A Gabriel Díaz Montemayor, assistant professor of landscape architecture at The University of Texas at Austin:

“More than a national binding vote, what will happen later this month is a national survey coordinated by a science foundation working with other non-governmental organizations, instigated by the incoming federal administration, which takes office on Dec. 1. Nonetheless, this may be a binding vote because of the political motivations the president-elect’s political group has. Legally—constitutionally—what we will see is not a binding national vote. Available opinion surveys on deciding between the under-construction airport option or the joint operation of an air force base and the current airport (separated from one another by 22 miles) significantly favor the former. But, in any case, in the current political reality of Mexico, this feels like a coin toss. In case the current under-construction project wins the national survey, all other obstacles remain. A positive outcome of this national dilemma in Mexico could be an improved version of the project under construction.Large-scale projects like this one often get transformed during construction and during operation. While still under construction, the project can incorporate social and environmental processes to make it better. Socially, it can effectively incorporate the opinions of the urban communities, mostly to the west of it, and the rural communities, to the east of it. The airport’s neighbors should become part of the project.Environmentally, it can rethink how the airport can be the catalyst for the ecological recovery of the remnant areas of the Lago de Texcoco.”

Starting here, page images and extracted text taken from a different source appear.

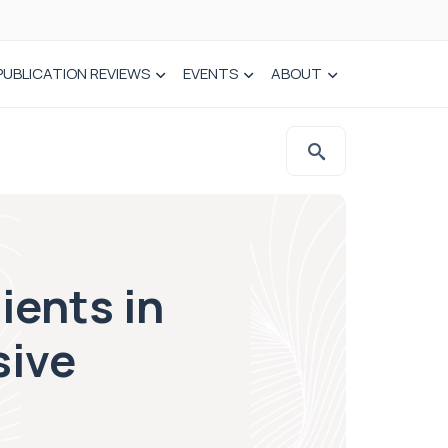
PUBLICATION REVIEWS
EVENTS
ABOUT
ients in
sive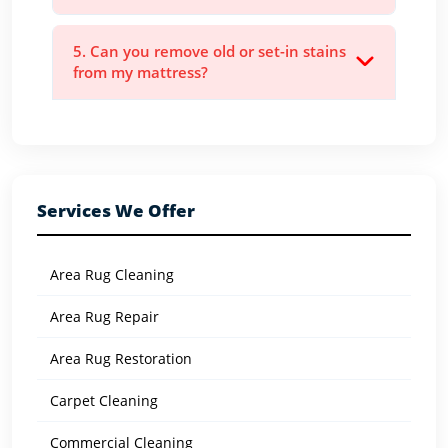
5. Can you remove old or set-in stains
from my mattress?
Services We Offer
Area Rug Cleaning
Area Rug Repair
Area Rug Restoration
Carpet Cleaning
Commercial Cleaning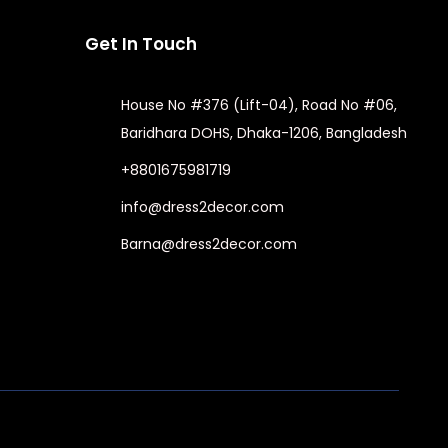
Get In Touch
House No #376 (Lift-04), Road No #06,
Baridhara DOHS, Dhaka-1206, Bangladesh
+8801675981719
info@dress2decor.com
Barna@dress2decor.com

A Jose Francisco Albarrán, president of Academia de Ingeniería de México:

“Several professional and business associations have expressed, after a thorough analysis of published documentation, that the new international airport project currently underway should continue. Nevertheless, a public consultation, in which less than 1 percent of the population is expected to vote, will decide whether that project will continue or a new, very ‘green’ alternative should be implemented instead. The president-elect’s team has been rooting for the latter, and the result of the public consultation could therefore be in favor of that alternative, as a vote of confidence in the new administration and not based on a well thought out analysis. Private investors like Carlos Slim have been silent about their participation, maybe because this issue has become highly political rather than technical and economic. If the public consultation’s results are in favor of the current project, the government will look to private investment to finance it. However, a PPP agreement is likely to take several months, during which time the rate of the project’s advancement will probably decrease substantially. If the alternative is selected, then several studies and designs would be required, which would take between 12 and 24 months, before actual construction work could be executed. Thus, it would be fully functional in 2024 or later. Financing of the alternative option would be very difficult and at a higher interest rate than the current project.”